Coding can save you a lot of time doing some of the more tiresome tasks with regards to tidying and transforming data as well as enabling you to create some fantastic visuals.
Loading packages
Firstly you need load the key packages you are going to need to use. They might not be installed yet so you may need to run the install.packages() code.
In this case you will need to use “tidyverse” which is a suite of packages that enable you to tidy and graph your data (these include ggplot2 which is can be used to create excellent visualizations. You will also need the “readxl” package to read data into R from excel.

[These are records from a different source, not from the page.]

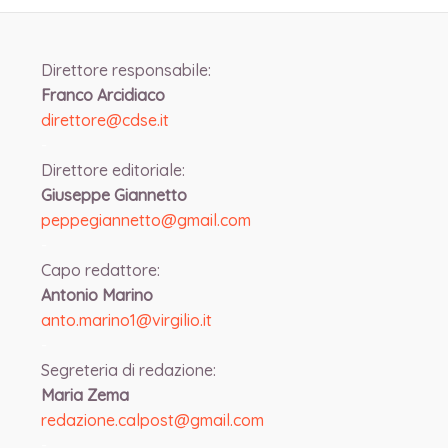
Direttore responsabile:
Franco Arcidiaco
direttore@cdse.it
-
Direttore editoriale:
Giuseppe Giannetto
peppegiannetto@gmail.com
-
Capo redattore:
Antonio Marino
anto.marino1@virgilio.it
-
Segreteria di redazione:
Maria Zema
redazione.calpost@
gmail.com
-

install.packages("tidyverse")
install.packages("readxl")
To load your packages use the code below library()
library(tidyverse)
── Attaching core tidyverse packages ──────────────────────── tidyverse 2.0.0 ──
✔ dplyr 1.1.0 ✔ readr 2.1.4
✔ forcats 1.0.0 ✔ stringr 1.5.0
✔ ggplot2 3.4.1 ✔ tibble 3.1.8
✔ lubridate 1.9.2 ✔ tidyr 1.3.0
✔ purrr 1.0.1
── Conflicts ────────────────────────────────────────── tidyverse_conflicts() ──
✖ dplyr::filter() masks stats::filter()
✖ dplyr::lag() masks stats::lag()
ℹ Use the ]8;;http://conflicted.r-lib.org/conflicted package]8;; to force all conflicts to become errors
library(readxl)
Now you are ready to go - we will collect some data using a Microsoft Form but to get you going the code below simulates normally distributed data, 200 data points with a mean height of 175 cm and a standard deviation of 10 cm. rnorm(200, 175, 10)
I’ve called this “height”. height<- rnorm(200, 175, 10NOTE the <- sign can usually be replaced by an equals.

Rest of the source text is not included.